If you sell online, having a clear returns policy reduces confusion and gives your customer support team a script to follow when things get tricky.
If you run subscriptions or memberships and offer BNPL for longer-term packages, be especially careful about cancellation rights and renewal mechanics. Your cancellation messaging needs to be consistent across your checkout, your terms, and what the BNPL provider tells customers.
3. Document Your Relationship With The BNPL Provider
To stay compliant and reduce disputes, your provider arrangement should clearly address:
- customer communications (who sends what, and when);
- brand and marketing approvals (what you can publish and what needs approval);
- data sharing (what customer data you share and the legal basis for doing so);
- refund mechanics (including timing and admin fees);
- complaints handling (who owns complaints about credit vs complaints about the goods/services).
Data sharing is a big one. BNPL providers will typically receive customer personal data, order information, and sometimes behavioural data (depending on how the solution is implemented). Your legal documentation should include the right privacy and data processing terms - often supported by a data processing schedule where appropriate.
4. Update Your Privacy Compliance (Because BNPL Uses Customer Data)

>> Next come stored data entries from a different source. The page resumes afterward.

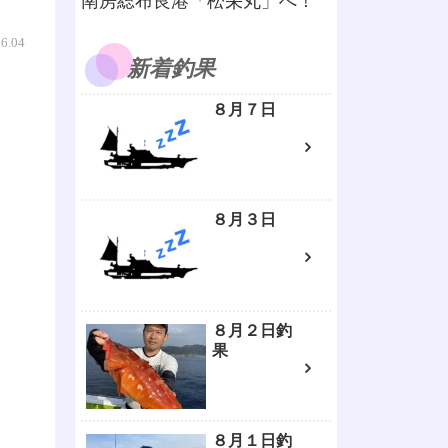
南房総布良港「松栄丸」へ！
06.04
新着釣果
８月７日
８月３日
８月２日釣
果
８月１日釣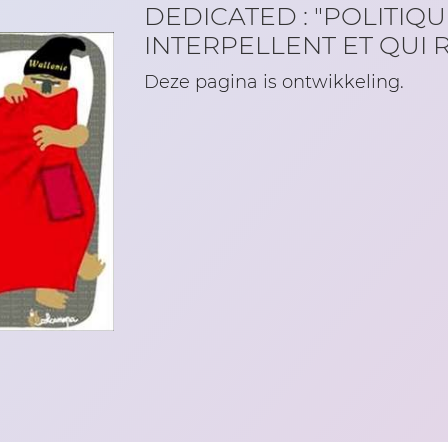
DEDICATED : "POLITIQU
INTERPELLENT ET QUI R
Deze pagina is ontwikkeling.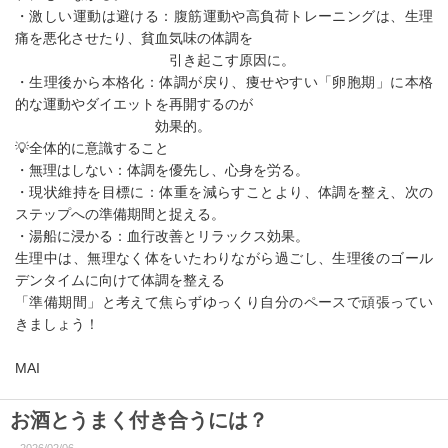
・激しい運動は避ける：腹筋運動や高負荷トレーニングは、生理
痛を悪化させたり、貧血気味の体調を
引き起こす原因に。
・生理後から本格化：体調が戻り、痩せやすい「卵胞期」に本格
的な運動やダイエットを再開するのが
効果的。
💡全体的に意識すること
・無理はしない：体調を優先し、心身を労る。
・現状維持を目標に：体重を減らすことより、体調を整え、次の
ステップへの準備期間と捉える。
・湯船に浸かる：血行改善とリラックス効果。
生理中は、無理なく体をいたわりながら過ごし、生理後のゴール
デンタイムに向けて体調を整える
「準備期間」と考えて焦らずゆっくり自分のペースで頑張ってい
きましょう！
MAI
お酒とうまく付き合うには？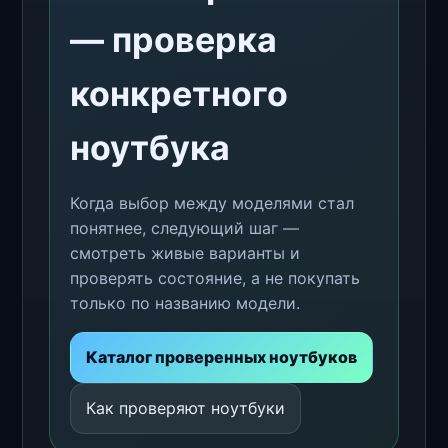
— проверка
конкретного
ноутбука
Когда выбор между моделями стал
понятнее, следующий шаг —
смотреть живые варианты и
проверять состояние, а не покупать
только по названию модели.
Каталог проверенных ноутбуков
Как проверяют ноутбуки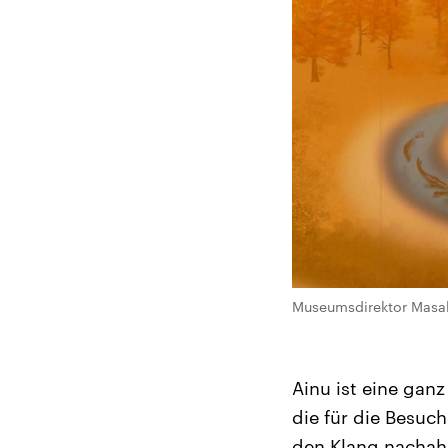
Museumsdirektor Masahi
Ainu ist eine gan
die für die Besuc
den Klang nachah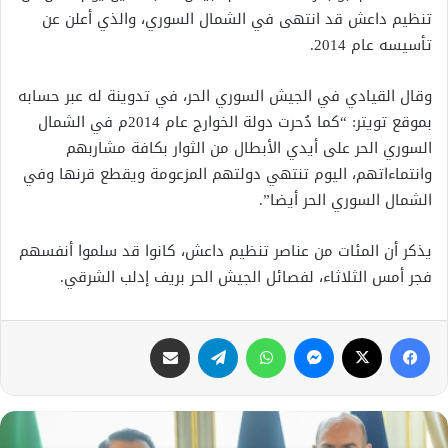
تنظيم داعش قد انتهى في الشمال السوري، والذي أعلن عن
تأسيسه عام 2014.
وقال القيادي في الجيش السوري الحر، في تدوينة له عبر حسابه
بموقع تويتر: “كما دُحرت دولة الخوارج عام 2014م في الشمال
السوري الحر على أيدي الأبطال من الثوار بكافة مشاربهم
وانتماءاتهم، اليوم تنتهي دولتهم المزعومة ويقطع قرنها وفي
الشمال السوري الحر أيضا”.
يذكر أن المئات من عناصر تنظيم داعش، كانوا قد سلموا أنفسهم
فجر أمس الثلاثاء، لفصائل الجيش الحر بريف إدلب الشرقي.
فيسبوك
X
ماسنجر
واتساب
تيلقرام
مشاركة عبر البريد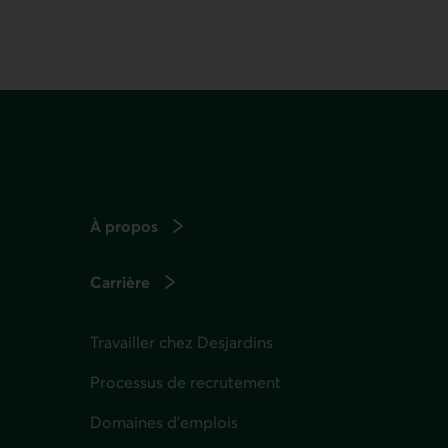
À propos
Carrière
Travailler chez Desjardins
Processus de recrutement
Domaines d’emplois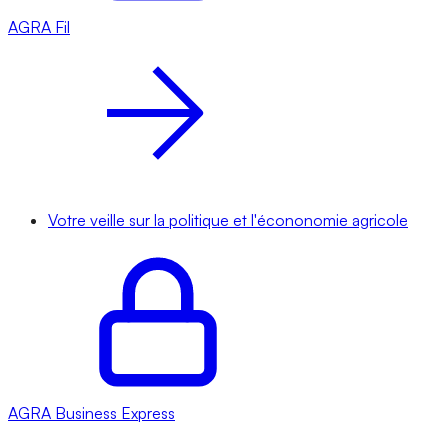
AGRA
Fil
Votre veille sur la politique et l'écononomie agricole
AGRA
Business Express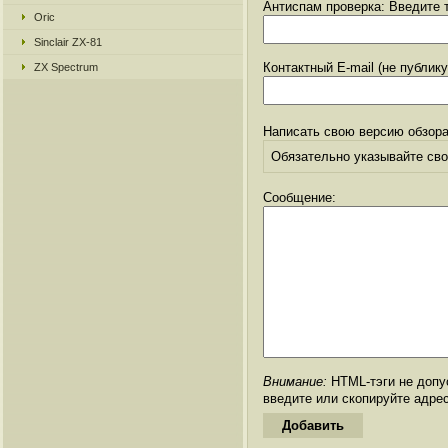
Антиспам проверка: Введите т
Oric
Sinclair ZX-81
Контактный E-mail (не публик
ZX Spectrum
Написать свою версию обзора
Обязательно указывайте свое
Сообщение:
Внимание:
HTML-тэги не допус
введите или скопируйте адре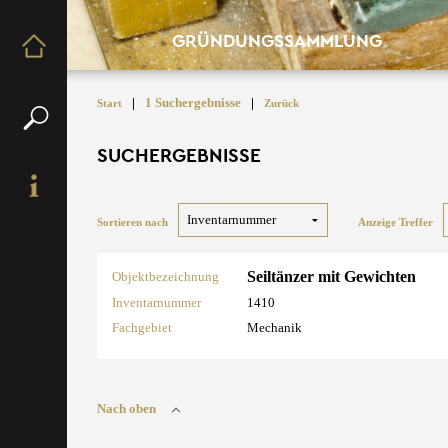
GRÜNDUNGSSAMMLUNG
|
1 Suchergebnisse
|
Start
Zurück
SUCHERGEBNISSE
Sortieren nach
Anzeige Treffer
Seiltänzer mit Gewichten
Objektbezeichnung
Inventarnummer
1410
Fachgebiet
Mechanik
Nach oben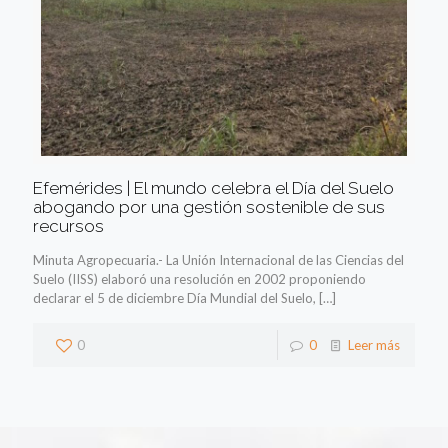
Efemérides | El mundo celebra el Día del Suelo
abogando por una gestión sostenible de sus
recursos
Minuta Agropecuaria.- La Unión Internacional de las Ciencias del
Suelo (IISS) elaboró una resolución en 2002 proponiendo
declarar el 5 de diciembre Día Mundial del Suelo,
[…]
0
0
Leer más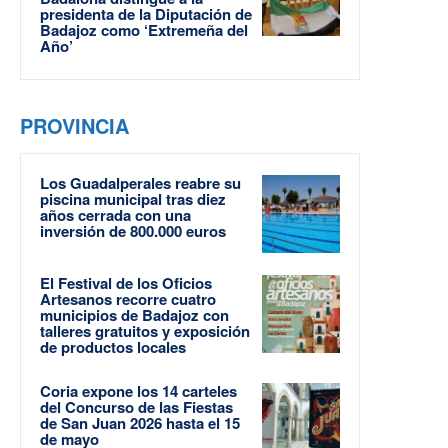
presidenta de la Diputación de
Badajoz como ‘Extremeña del
Año’
PROVINCIA
Los Guadalperales reabre su
piscina municipal tras diez
años cerrada con una
inversión de 800.000 euros
El Festival de los Oficios
Artesanos recorre cuatro
municipios de Badajoz con
talleres gratuitos y exposición
de productos locales
Coria expone los 14 carteles
del Concurso de las Fiestas
de San Juan 2026 hasta el 15
de mayo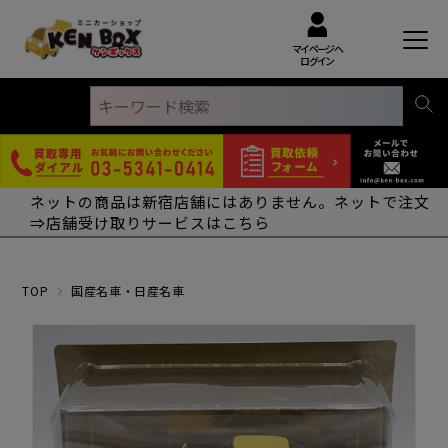
マイページへ
ログイン
ネットの商品は新宿店舗にはありません。ネットで注文
⇒店舗受け取りサービスはこちら
TOP
国産名車・日産名車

Even if your BNPL provider is responsible for their own privacy compliance, you still need to make sure your side is covered.
In most BNPL setups, you will be collecting and sharing customer data with a third party for payment/credit purposes. Under UK GDPR and the Data Protection Act 2018, you generally need to:
- tell customers what you’re doing with their data (in plain English);
- identify the lawful basis for sharing data (often “performance of a contract”);
- only share what’s necessary;
- have appropriate contractual protections with processors/partners.
This often means updating your Privacy Policy so it accurately describes BNPL data sharing and payment partners.
5. Train Your Team (And Don’t Forget Customer Support Scripts)
If you have staff answering customer queries (online chat, email, in-store, or phone), they need to understand the basics of how BNPL works in your business.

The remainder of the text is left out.